Quando o problema não está nas pessoas

Uma das conclusões mais relevantes da investigação moderna sobre organizações é esta: muitos problemas atribuídos às pessoas são, na realidade, problemas de configuração do sistema.

A literatura sobre Organizational Architecture demonstra que desalinhamentos persistentes tendem a surgir quando existe incoerência entre:

  • funções
  • responsabilidades
  • fluxos de decisão
  • relações operacionais
  • distribuição de carga

Nestes contextos, insistir apenas em formação, motivação ou controlo raramente resolve a causa estrutural. A origem do problema continua presente. O sistema continua a produzir os mesmos resultados.

Arquitectura Operacional Humana

É neste ponto que surge o terceiro elemento. A Arquitectura Operacional Humana.

Enquanto o diagnóstico observa padrões e o mapa representa configurações, a arquitectura reorganiza sistemas. O seu foco não está em mudar pessoas. Está em reorganizar relações funcionais, responsabilidades, posicionamentos e distribuição estrutural de carga.
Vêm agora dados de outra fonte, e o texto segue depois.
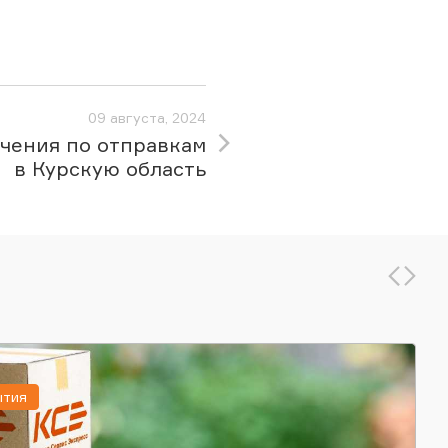
09 августа, 2024
чения по отправкам
в Курскую область
ытия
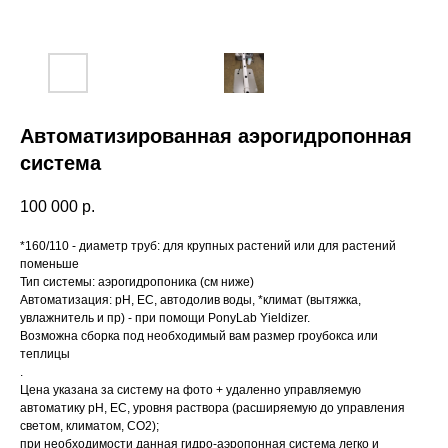
Автоматизированная аэрогидропонная
система
100 000
р.
*160/110 - диаметр труб: для крупных растений или для растений
поменьше
Тип системы: аэрогидропоника (см ниже)
Автоматизация: pH, EC, автодолив воды, *климат (вытяжка,
увлажнитель и пр) - при помощи PonyLab Yieldizer.
Возможна сборка под необходимый вам размер гроубокса или
теплицы
.
Цена указана за систему на фото + удаленно управляемую
автоматику pH, EC, уровня раствора (расширяемую до управления
светом, климатом, СО2);
при необходимости данная гидро-аэропонная система легко и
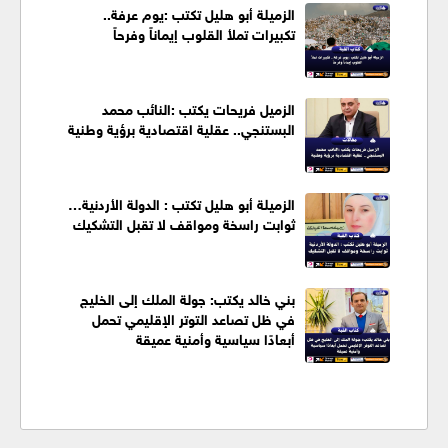
الزميلة أبو هليل تكتب :يوم عرفة..
تكبيرات تملأ القلوب إيماناً وفرحاً
الزميل فريحات يكتب :النائب محمد
البستنجي.. عقلية اقتصادية برؤية وطنية
الزميلة أبو هليل تكتب : الدولة الأردنية…
ثوابت راسخة ومواقف لا تقبل التشكيك
بني خالد يكتب: جولة الملك إلى الخليج
في ظل تصاعد التوتر الإقليمي تحمل
أبعادًا سياسية وأمنية عميقة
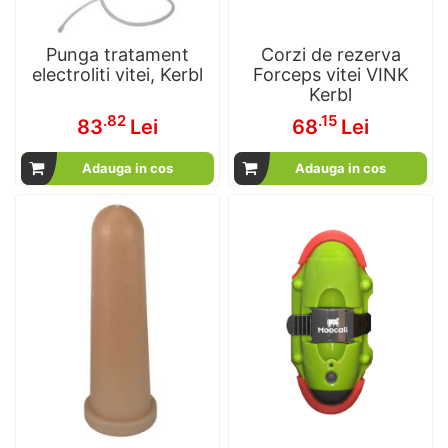
Punga tratament
Corzi de rezerva
electroliti vitei, Kerbl
Forceps vitei VINK
Kerbl
.82
.15
83
Lei
68
Lei
Adauga in cos
Adauga in cos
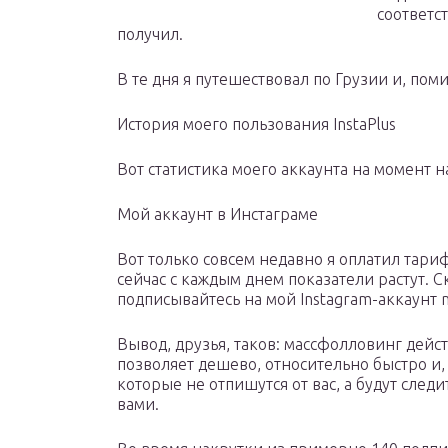
соответс
получил.
В те дня я путешествовал по Грузии и, пом
История моего пользования InstaPlus
Вот статистика моего аккаунта на момент н
Мой аккаунт в Инстаграме
Вот только совсем недавно я оплатил тариф
сейчас с каждым днем показатели растут. 
подписывайтесь на мой Instagram-аккаунт m
Вывод, друзья, таков: массфолловинг дейст
позволяет дешево, относительно быстро и,
которые не отпишутся от вас, а будут след
вами.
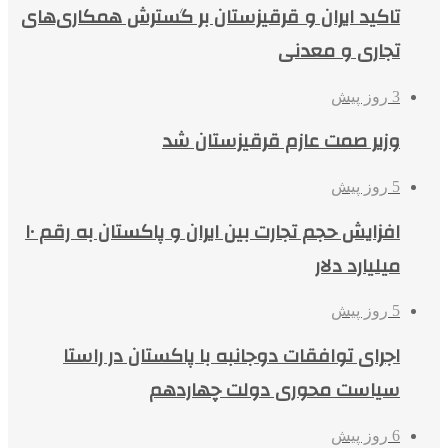
تاکید ایران و قرقیزستان بر گسترش همکاری‌های
تجاری و معدنی
3 روز پیش
وزیر صمت عازم قرقیزستان شد
5 روز پیش
افزایش حجم تجارت بین ایران و پاکستان به رقم ۱۰
میلیارد دلار
5 روز پیش
اجرای توافقات دوجانبه با پاکستان در راستا
سیاست محوری دولت چهاردهم
6 روز پیش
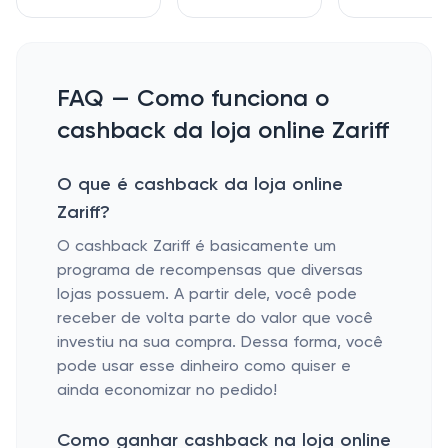
FAQ — Como funciona o
cashback da loja online Zariff
O que é cashback da loja online
Zariff?
O cashback Zariff é basicamente um
programa de recompensas que diversas
lojas possuem. A partir dele, você pode
receber de volta parte do valor que você
investiu na sua compra. Dessa forma, você
pode usar esse dinheiro como quiser e
ainda economizar no pedido!
Como ganhar cashback na loja online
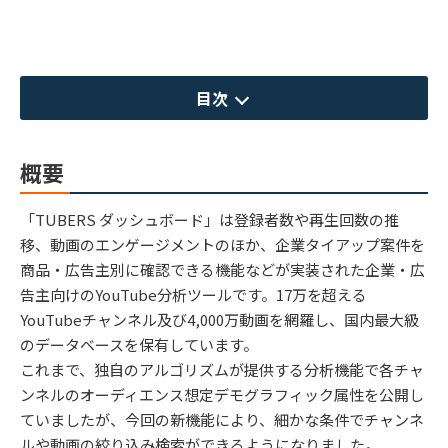
目次
概要
「TUBERS ダッシュボード」は登録者数や再生回数の推
移、動画のエンゲージメントのほか、企業タイアップ案件を
商品・広告主別に確認できる機能などが実装された企業・広
告主向けのYouTube分析ツールです。17万を超える
YouTubeチャンネル及び4,000万動画を網羅し、国内最大級
のデータベースを保有しています。
これまで、独自のアルゴリズムが提供する分析機能で各チャ
ンネルのオーディエンス想定デモグラフィック属性を公開し
ていましたが、今回の新機能により、細かな条件でチャンネ
ルや動画の絞り込み検索ができるようになりました。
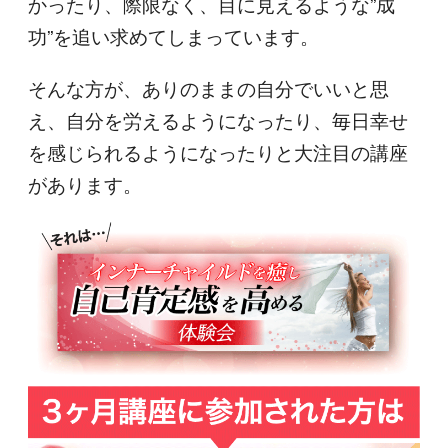
かったり、際限なく、目に見えるような”成
功”を追い求めてしまっています。
そんな方が、ありのままの自分でいいと思
え、自分を労えるようになったり、毎日幸せ
を感じられるようになったりと大注目の講座
があります。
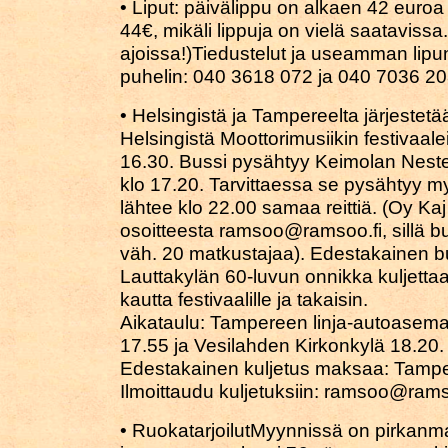
• Liput: päivälippu on alkaen 42 euroa
44€, mikäli lippuja on vielä saatavissa.
ajoissa!)Tiedustelut ja useamman lip
puhelin: 040 3618 072 ja 040 7036 2
• Helsingistä ja Tampereelta järjestet
Helsingistä Moottorimusiikin festivaal
16.30. Bussi pysähtyy Keimolan Nestee
klo 17.20. Tarvittaessa se pysähtyy m
lähtee klo 22.00 samaa reittiä. (Oy Ka
osoitteesta ramsoo@ramsoo.fi, sillä bu
väh. 20 matkustajaa). Edestakainen b
Lauttakylän 60-luvun onnikka kuljett
kautta festivaalille ja takaisin.
Aikataulu: Tampereen linja-autoasema
17.55 ja Vesilahden Kirkonkylä 18.20. 
Edestakainen kuljetus maksaa: Tamper
Ilmoittaudu kuljetuksiin: ramsoo@rams
• RuokatarjoilutMyynnissä on pirkanmaal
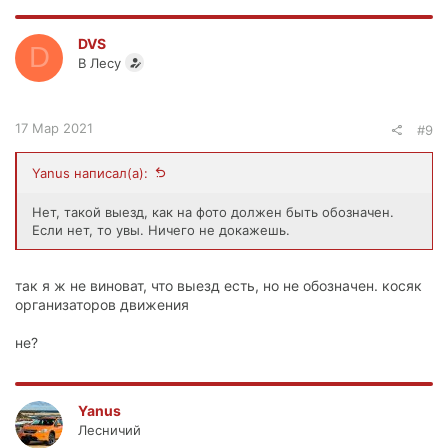
DVS
D
В Лесу
17 Мар 2021
#9
Yanus написал(а):
Нет, такой выезд, как на фото должен быть обозначен.
Если нет, то увы. Ничего не докажешь.
так я ж не виноват, что выезд есть, но не обозначен. косяк
организаторов движения
не?
Yanus
Лесничий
O princípio central é profundamente consistente com a literatura sociotécnica moderna: quando existe fricção persistente, a primeira pergunta não deve ser “O que está errado com as pessoas?”. Deve ser: “O que existe na configuração actual que está a produzir este resultado?”

Esta mudança de perspectiva altera completamente a forma como a melhoria contínua é conduzida.

A intervenção deixa de estar centrada na correcção das pessoas. Passa a estar centrada na compreensão e reorganização do sistema.

Da melhoria de processos para a melhoria de sistemas humanos

A evolução da excelência operacional aponta para uma conclusão inevitável. Durante décadas aprendemos a melhorar processos. Agora chegou o momento de aplicar o mesmo rigor ao sistema humano.

É nesta evolução da melhoria contínua que se enquadram o Diagnóstico Operacional Contínuo, o Mapa Humano Operacional e a Arquitetura Operacional Humana, integrados no Sistema Estrato ®.

Não como ferramentas de Recursos Humanos. Não como modelos de motivação. Mas como instrumentos de leitura, compreensão e reorganização estrutural do sistema humano da operação.

A melhoria contínua transformou a forma como as organizações pensam processos.

O próximo salto de maturidade operacional acontece quando a mesma disciplina é aplicada à configuração humana que sustenta esses processos. Porque uma operação não é apenas aquilo que os seus procedimentos permitem. É aquilo que a sua configuração humana consegue sustentar. E muitas vezes a diferença entre uma operação resiliente e uma operação em desgaste não está nos processos. Está na arquitectura invisível que suporta tudo o resto.